--- PROBLEM TO WORK ON ---
Print again, word for word, all of the records below, and leave the pictures out.

======== EXTRACTED MATERIAL ========

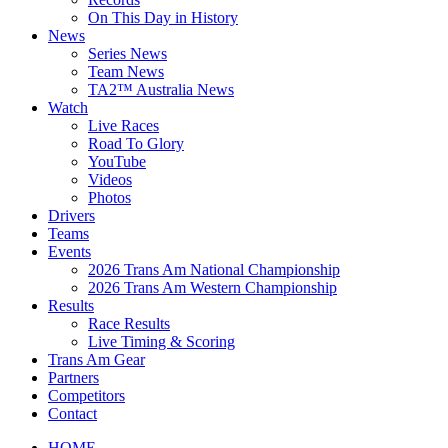
On This Day in History
News
Series News
Team News
TA2™ Australia News
Watch
Live Races
Road To Glory
YouTube
Videos
Photos
Drivers
Teams
Events
2026 Trans Am National Championship
2026 Trans Am Western Championship
Results
Race Results
Live Timing & Scoring
Trans Am Gear
Partners
Competitors
Contact
HOME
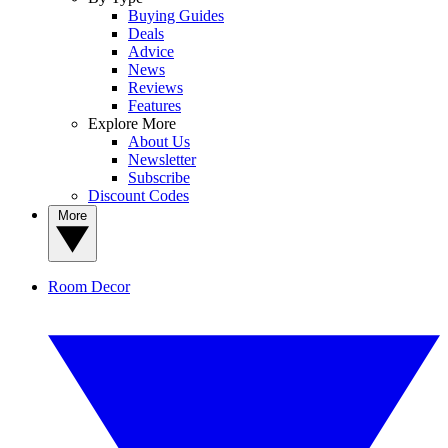
Buying Guides
Deals
Advice
News
Reviews
Features
Explore More
About Us
Newsletter
Subscribe
Discount Codes
More
Room Decor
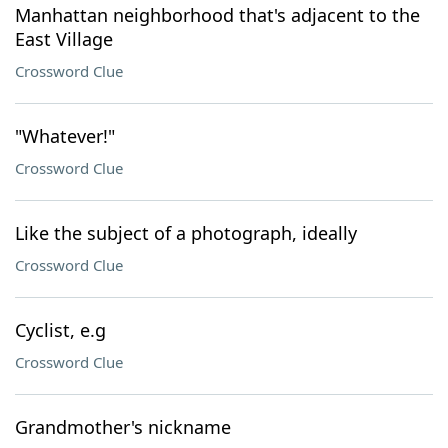
Manhattan neighborhood that's adjacent to the
East Village
Crossword Clue
"Whatever!"
Crossword Clue
Like the subject of a photograph, ideally
Crossword Clue
Cyclist, e.g
Crossword Clue
Grandmother's nickname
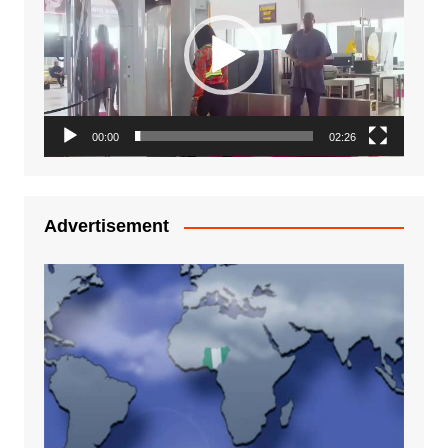
00:00
02:26
Advertisement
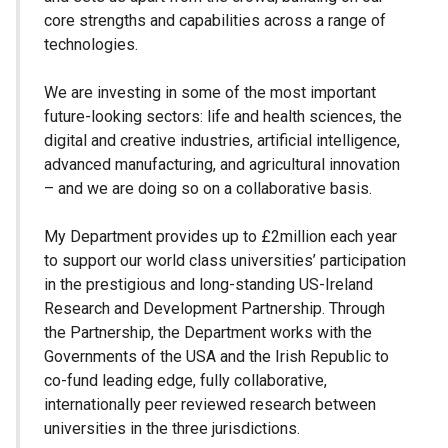
core strengths and capabilities across a range of
technologies.
We are investing in some of the most important
future-looking sectors: life and health sciences, the
digital and creative industries, artificial intelligence,
advanced manufacturing, and agricultural innovation
– and we are doing so on a collaborative basis.
My Department provides up to £2million each year
to support our world class universities’ participation
in the prestigious and long-standing US-Ireland
Research and Development Partnership. Through
the Partnership, the Department works with the
Governments of the USA and the Irish Republic to
co-fund leading edge, fully collaborative,
internationally peer reviewed research between
universities in the three jurisdictions.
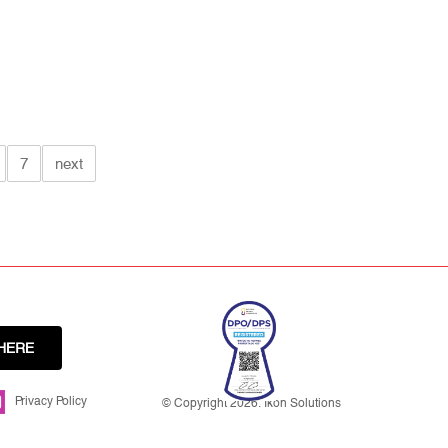
7
next
HERE
Privacy Policy
© Copyright 2026. Ikon Solutions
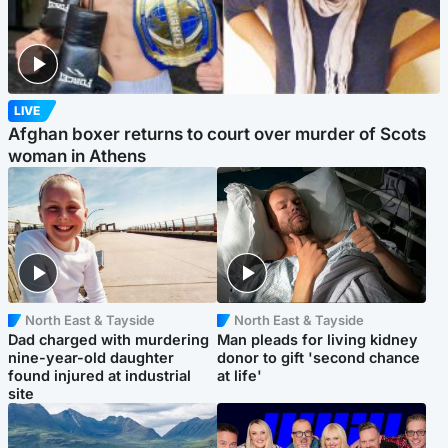
LIVE
Afghan boxer returns to court over murder of Scots
woman in Athens
North East & Tayside
North East & Tayside
Dad charged with murdering
Man pleads for living kidney
nine-year-old daughter
donor to gift 'second chance
found injured at industrial
at life'
site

========

--- ANSWER BOX ---
On This Day in History
News
Series News
Team News
TA2™ Australia News
Watch
Live Races
Road To Glory
YouTube
Videos
Photos
Drivers
Teams
Events
2026 Trans Am National Championship
2026 Trans Am Western Championship
Results
Race Results
Live Timing & Scoring
Trans Am Gear
Partners
Competitors
Contact
HOME
Buying Guides
Deals
Advice
News
Reviews
Features
Explore More
About Us
Newsletter
Subscribe
Discount Codes
More
Room Decor
Manhattan neighborhood that's adjacent to the
East Village
Crossword Clue
"Whatever!"
Crossword Clue
Like the subject of a photograph, ideally
Crossword Clue
Cyclist, e.g
Crossword Clue
Grandmother's nickname
00:00
02:26
Advertisement
core strengths and capabilities across a range of
technologies.
We are investing in some of the most important
future-looking sectors: life and health sciences, the
digital and creative industries, artificial intelligence,
advanced manufacturing, and agricultural innovation
– and we are doing so on a collaborative basis.
My Department provides up to £2million each year
to support our world class universities’ participation
in the prestigious and long-standing US-Ireland
Research and Development Partnership. Through
the Partnership, the Department works with the
Governments of the USA and the Irish Republic to
co-fund leading edge, fully collaborative,
internationally peer reviewed research between
universities in the three jurisdictions.
7
next
HERE
Privacy Policy
© Copyright 2026. Ikon Solutions
LIVE
Afghan boxer returns to court over murder of Scots
woman in Athens
North East & Tayside
North East & Tayside
Dad charged with murdering
Man pleads for living kidney
nine-year-old daughter
donor to gift 'second chance
found injured at industrial
at life'
site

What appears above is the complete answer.